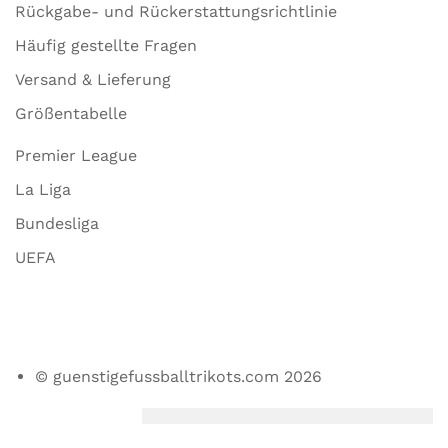
Rückgabe- und Rückerstattungsrichtlinie
Häufig gestellte Fragen
Versand & Lieferung
Größentabelle
Premier League
La Liga
Bundesliga
UEFA
© guenstigefussballtrikots.com 2026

→ Problem statement
Beginning with the line in which "Häufig gestellte Fragen" appears, print each remaining line of the listing exactly, the last line included.

→ Task output
Häufig gestellte Fragen
Versand & Lieferung
Größentabelle
Premier League
La Liga
Bundesliga
UEFA
© guenstigefussballtrikots.com 2026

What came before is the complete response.